FP8-LM: Training FP8 Large Language Models

Houwen Peng,Kan Wu,Yixuan Wei,Guoshuai Zhao,Yuxiang Yang,Ze Liu,Yifan Xiong,Ziyue Yang,Bolin Ni,Jingcheng Hu,Ruihang Li,Miaosen Zhang,Chen Li,Jia Ning,Ruizhe Wang,Zheng Zhang,Shuguang Liu,Joe Chau,Han Hu,Peng Cheng
2023-12-19
Abstract:In this paper, we explore FP8 low-bit data formats for efficient training of large language models (LLMs). Our key insight is that most variables, such as gradients and optimizer states, in LLM training can employ low-precision data formats without compromising model accuracy and requiring no changes to hyper-parameters. Specifically, we propose a new FP8 automatic mixed-precision framework for training LLMs. This framework offers three levels of FP8 utilization to streamline mixed-precision and distributed parallel training for LLMs. It gradually incorporates 8-bit gradients, optimizer states, and distributed learning in an incremental manner. Experiment results show that, during the training of GPT-175B model on H100 GPU platform, our FP8 mixed-precision training framework not only achieved a remarkable 39% reduction in real memory usage but also ran 75% faster than the widely adopted BF16 framework (i.e., Megatron-LM), surpassing the speed of Nvidia Transformer Engine by 37%. This largely reduces the training costs for large foundation models. Furthermore, our FP8 mixed-precision training methodology is generic. It can be seamlessly applied to other tasks such as LLM instruction tuning and reinforcement learning with human feedback, offering savings in fine-tuning expenses. Our FP8 low-precision training framework is open-sourced at {<a class="link-external link-https" href="https://github.com/Azure/MS-AMP" rel="external noopener nofollow">this https URL</a>}{<a class="link-external link-http" href="http://aka.ms/MS.AMP" rel="external noopener nofollow">this http URL</a>}.
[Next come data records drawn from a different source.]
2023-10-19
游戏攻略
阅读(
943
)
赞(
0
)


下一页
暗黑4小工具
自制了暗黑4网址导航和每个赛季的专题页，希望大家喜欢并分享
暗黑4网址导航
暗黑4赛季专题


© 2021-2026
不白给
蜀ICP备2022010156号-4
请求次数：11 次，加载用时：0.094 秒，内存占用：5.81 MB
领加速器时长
Machine Learning,Computation and Language
What problem does this paper attempt to address?
The paper primarily aims to address the high cost issues in the training process of large language models (LLMs), particularly by reducing costs in terms of computational resources, memory usage, and communication overhead. The core contribution of the paper is the proposal of a new mixed-precision framework that utilizes FP8 (an 8-bit floating-point format) to efficiently train large-scale language models. Specifically, the researchers found that during the training of large language models, most variables such as gradients and optimizer states can adopt low-precision data formats without affecting model accuracy and without the need to adjust hyperparameters. Based on this insight, the paper proposes a new FP8 automatic mixed-precision framework for training large language models. This framework provides three levels of FP8 application schemes to simplify the mixed-precision and distributed parallel training processes. These levels gradually incorporate 8-bit gradients, optimizer states, and distributed learning into the training process. Experimental results show that this FP8 mixed-precision training framework, when training the GPT-175B model on the H100 GPU platform, not only significantly reduces actual memory usage (by 39%) but is also 75% faster than the widely used BF16 framework (such as Megatron-LM) and 37% faster than the Nvidia Transformer Engine. This greatly reduces the training cost of large-scale foundational models. Moreover, the FP8 mixed-precision training method is versatile and can be seamlessly applied to other tasks, such as large language model instruction fine-tuning and human feedback loops in reinforcement learning, thereby saving fine-tuning costs. The research also shows that models trained using FP8 perform comparably to those trained using BF16 high-precision in both pre-training and downstream tasks. In summary, the paper aims to reduce the cost of training large language models by introducing the FP8 low-precision data format and demonstrates the effectiveness and practicality of this approach.